• **GOAL OF THE EXERCISE**
Would you retype exactly the lines below, starting with the one that has "いことを考えたりしなくてもいいので" and going on through the one that has "CALORIFER PRODUS PE BAZA", with no pictures and nothing else?

(Extracted page text data)
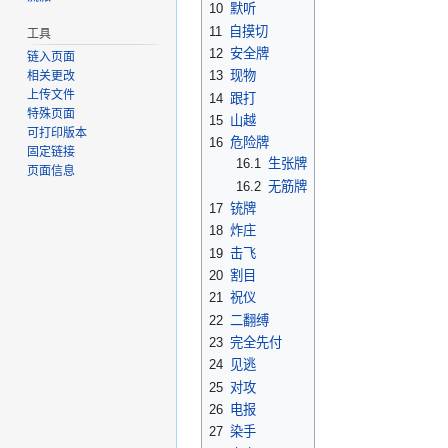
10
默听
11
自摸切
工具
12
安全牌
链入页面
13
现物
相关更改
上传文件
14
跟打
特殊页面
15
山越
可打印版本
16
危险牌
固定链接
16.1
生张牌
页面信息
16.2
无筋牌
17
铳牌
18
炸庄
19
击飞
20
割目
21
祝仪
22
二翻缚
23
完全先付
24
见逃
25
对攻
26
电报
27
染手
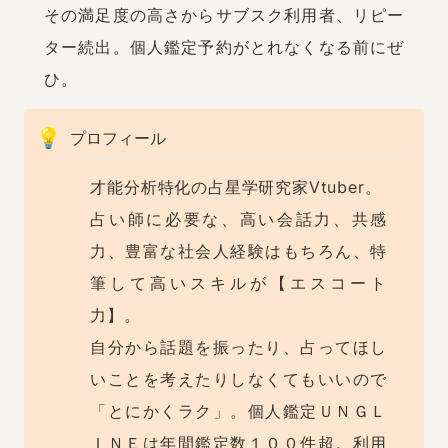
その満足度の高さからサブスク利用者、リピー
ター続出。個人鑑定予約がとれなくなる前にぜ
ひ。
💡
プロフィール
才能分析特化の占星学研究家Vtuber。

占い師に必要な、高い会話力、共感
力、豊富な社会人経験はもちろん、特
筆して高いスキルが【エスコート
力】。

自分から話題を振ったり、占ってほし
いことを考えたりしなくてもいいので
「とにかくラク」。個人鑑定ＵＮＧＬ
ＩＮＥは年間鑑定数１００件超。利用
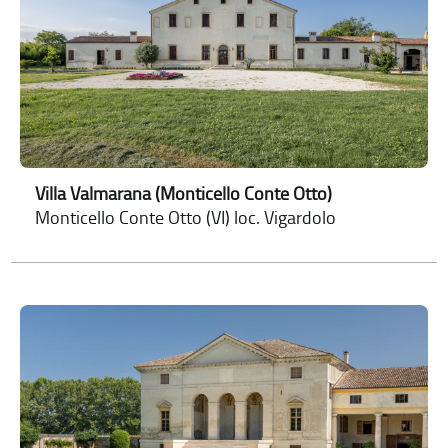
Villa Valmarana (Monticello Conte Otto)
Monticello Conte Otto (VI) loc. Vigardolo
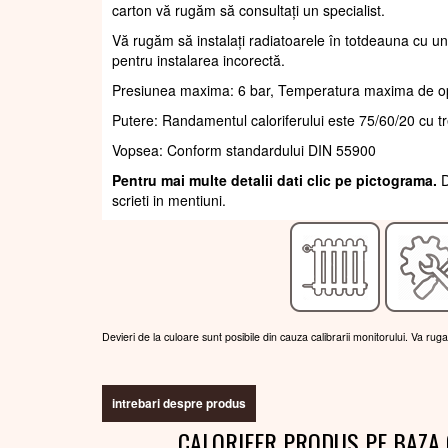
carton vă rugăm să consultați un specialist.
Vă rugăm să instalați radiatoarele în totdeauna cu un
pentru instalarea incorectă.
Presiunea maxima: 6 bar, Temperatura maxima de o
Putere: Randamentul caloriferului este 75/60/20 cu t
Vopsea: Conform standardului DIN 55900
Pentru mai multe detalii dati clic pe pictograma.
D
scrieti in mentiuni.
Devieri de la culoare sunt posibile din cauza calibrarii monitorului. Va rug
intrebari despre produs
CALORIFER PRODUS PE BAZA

---

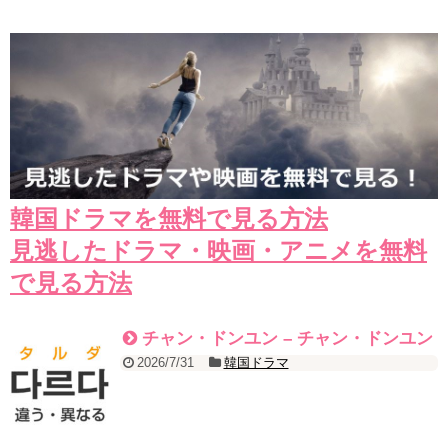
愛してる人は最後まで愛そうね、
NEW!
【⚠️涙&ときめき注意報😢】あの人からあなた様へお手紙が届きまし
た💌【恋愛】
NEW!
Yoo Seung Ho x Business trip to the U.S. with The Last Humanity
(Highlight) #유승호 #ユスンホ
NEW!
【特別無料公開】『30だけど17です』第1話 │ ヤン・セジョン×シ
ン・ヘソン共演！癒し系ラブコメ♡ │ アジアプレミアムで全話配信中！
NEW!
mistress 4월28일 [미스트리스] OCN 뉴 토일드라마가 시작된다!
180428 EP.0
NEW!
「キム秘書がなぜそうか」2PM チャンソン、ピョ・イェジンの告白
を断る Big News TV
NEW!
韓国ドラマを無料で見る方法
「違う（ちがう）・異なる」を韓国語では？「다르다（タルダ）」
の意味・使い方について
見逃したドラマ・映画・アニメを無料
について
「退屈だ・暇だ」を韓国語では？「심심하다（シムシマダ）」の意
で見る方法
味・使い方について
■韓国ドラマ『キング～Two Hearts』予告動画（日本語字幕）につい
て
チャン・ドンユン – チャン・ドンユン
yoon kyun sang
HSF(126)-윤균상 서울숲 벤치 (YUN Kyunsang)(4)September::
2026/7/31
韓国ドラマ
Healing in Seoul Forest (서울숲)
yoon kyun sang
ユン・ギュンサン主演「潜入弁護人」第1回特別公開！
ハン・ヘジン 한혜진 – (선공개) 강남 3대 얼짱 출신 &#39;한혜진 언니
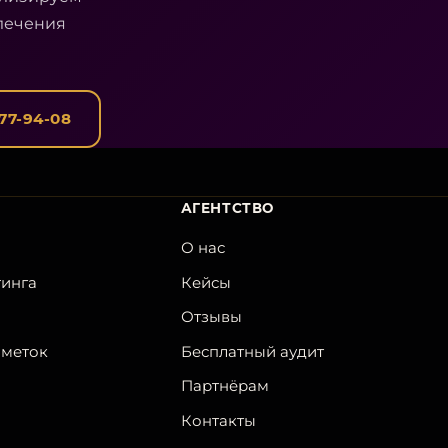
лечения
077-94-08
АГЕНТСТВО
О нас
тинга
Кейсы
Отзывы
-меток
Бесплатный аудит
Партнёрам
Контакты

• **FINISHED EXERCISE**
いことを考えたりしなくてもいいので
「とにかくラク」。個人鑑定ＵＮＧＬ
ＩＮＥは年間鑑定数１００件超。利用
Villa Valmarana (Monticello Conte Otto)
Monticello Conte Otto (VI) loc. Vigardolo
carton vă rugăm să consultați un specialist.
Vă rugăm să instalați radiatoarele în totdeauna cu un
pentru instalarea incorectă.
Presiunea maxima: 6 bar, Temperatura maxima de o
Putere: Randamentul caloriferului este 75/60/20 cu t
Vopsea: Conform standardului DIN 55900
Pentru mai multe detalii dati clic pe pictograma.
D
scrieti in mentiuni.
Devieri de la culoare sunt posibile din cauza calibrarii monitorului. Va rug
intrebari despre produs
CALORIFER PRODUS PE BAZA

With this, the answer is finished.